Fox News: Any cool projects coming up?
Danny Trejo: Next month, we’re opening a Trejo’s Cantina next to the Pasadena Playhouse. In August we’re opening in the University Southern California (USC) Village, and I want to open one in the new Rams stadium in Inglewood.
Right now I’m doing a film called “Social Security.” It’s like a “Die Hard” in a senior citizen home. We want to get a lot of actors who haven’t worked for a while because of their age. You know in Hollywood, once you hit 40, if you haven’t already got a name, you’re not working -- and it’s worse if you’re a woman. I’d love to get Betty White to hit someone in the head with a bed pan. I just finished a movie called “Margarita Man.”
Fox News: You stay in good shape. How do you work off the donuts?
Danny Trejo: I walk. I lift a lot of weights. I’ve got to stay at 180 pounds.
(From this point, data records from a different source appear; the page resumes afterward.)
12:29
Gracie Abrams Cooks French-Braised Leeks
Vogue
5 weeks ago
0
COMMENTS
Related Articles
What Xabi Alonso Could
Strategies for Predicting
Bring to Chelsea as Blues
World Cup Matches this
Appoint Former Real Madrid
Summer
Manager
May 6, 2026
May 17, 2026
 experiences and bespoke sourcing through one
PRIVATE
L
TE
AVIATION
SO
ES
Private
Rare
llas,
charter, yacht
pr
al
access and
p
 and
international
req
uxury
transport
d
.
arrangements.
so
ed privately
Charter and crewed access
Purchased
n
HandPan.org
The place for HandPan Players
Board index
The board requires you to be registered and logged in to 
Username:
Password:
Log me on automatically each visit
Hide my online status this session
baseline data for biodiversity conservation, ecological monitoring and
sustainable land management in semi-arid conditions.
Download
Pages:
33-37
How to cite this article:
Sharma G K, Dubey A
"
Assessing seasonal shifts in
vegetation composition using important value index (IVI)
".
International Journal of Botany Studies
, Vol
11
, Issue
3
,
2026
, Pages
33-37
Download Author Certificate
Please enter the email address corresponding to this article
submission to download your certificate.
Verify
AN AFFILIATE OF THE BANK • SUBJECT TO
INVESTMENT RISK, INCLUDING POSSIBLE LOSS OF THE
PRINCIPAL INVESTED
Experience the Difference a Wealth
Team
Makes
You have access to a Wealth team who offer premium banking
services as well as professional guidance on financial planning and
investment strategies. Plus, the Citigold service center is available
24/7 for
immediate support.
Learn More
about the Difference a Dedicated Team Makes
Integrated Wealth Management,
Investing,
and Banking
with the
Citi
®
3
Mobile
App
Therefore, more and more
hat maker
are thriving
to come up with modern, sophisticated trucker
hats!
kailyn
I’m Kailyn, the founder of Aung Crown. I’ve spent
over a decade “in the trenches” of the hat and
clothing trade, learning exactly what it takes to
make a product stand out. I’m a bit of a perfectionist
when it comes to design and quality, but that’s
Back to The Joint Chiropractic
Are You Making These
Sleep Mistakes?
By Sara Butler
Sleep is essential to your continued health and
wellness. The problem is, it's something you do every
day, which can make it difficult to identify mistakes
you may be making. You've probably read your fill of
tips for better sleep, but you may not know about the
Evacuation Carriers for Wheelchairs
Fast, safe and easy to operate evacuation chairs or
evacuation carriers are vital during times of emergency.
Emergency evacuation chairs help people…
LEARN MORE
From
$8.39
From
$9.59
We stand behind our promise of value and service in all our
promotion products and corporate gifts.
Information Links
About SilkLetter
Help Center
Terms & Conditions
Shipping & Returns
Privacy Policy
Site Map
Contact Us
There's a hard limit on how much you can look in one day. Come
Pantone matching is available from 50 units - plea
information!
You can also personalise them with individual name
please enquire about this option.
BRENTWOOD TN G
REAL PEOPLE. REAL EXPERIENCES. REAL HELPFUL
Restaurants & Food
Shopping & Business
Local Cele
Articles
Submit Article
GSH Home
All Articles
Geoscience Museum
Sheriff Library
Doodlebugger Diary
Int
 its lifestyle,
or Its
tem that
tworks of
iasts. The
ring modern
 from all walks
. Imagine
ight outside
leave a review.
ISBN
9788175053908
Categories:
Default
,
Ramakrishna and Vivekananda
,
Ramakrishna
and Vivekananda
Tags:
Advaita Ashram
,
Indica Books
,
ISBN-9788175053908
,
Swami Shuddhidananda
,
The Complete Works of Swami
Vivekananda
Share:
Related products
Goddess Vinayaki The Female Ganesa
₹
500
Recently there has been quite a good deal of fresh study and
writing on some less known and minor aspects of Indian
Fox News: Are you still working with Los Angeles communities facing drug addiction problems?
Trejo: I still work for Western Pacific Med Corp. [a narcotic treatment center] that detoxes heroin patients. We go to schools and talk to young people. The reality is that the good Lord put me in this position to be a spokesman. When you work with young people, first you have to get their attention. That’s impossible because they have none. Then you have to keep their attention. And that’s impossible because they have none. You have to show them that you’re cool, but if you’re ten years older than them, you automatically lose your cool.
My message is that alcohol and drugs will ruin your life and education is the key to anything you want to do.
The gift the good Lord has given me is that when I walk onto a campus, I have everybody’s attention. Not Danny Trejo, but the guy from “Heat,” “Desperado,” if you’re Mexican, the guy from “Blood In, Blood Out,” or “Spy Kids,” that guy has their attention. They want to hear what I have to say.
Fox News: Do you employ some of the recovering addicts in your restaurants?
Trejo: Our restaurants are full of what we call “second chancers.” They’re all people who’ve been in some kind of trouble, but now they’re great. They go through our training. I tell them it’s your job to keep them [customers] coming back.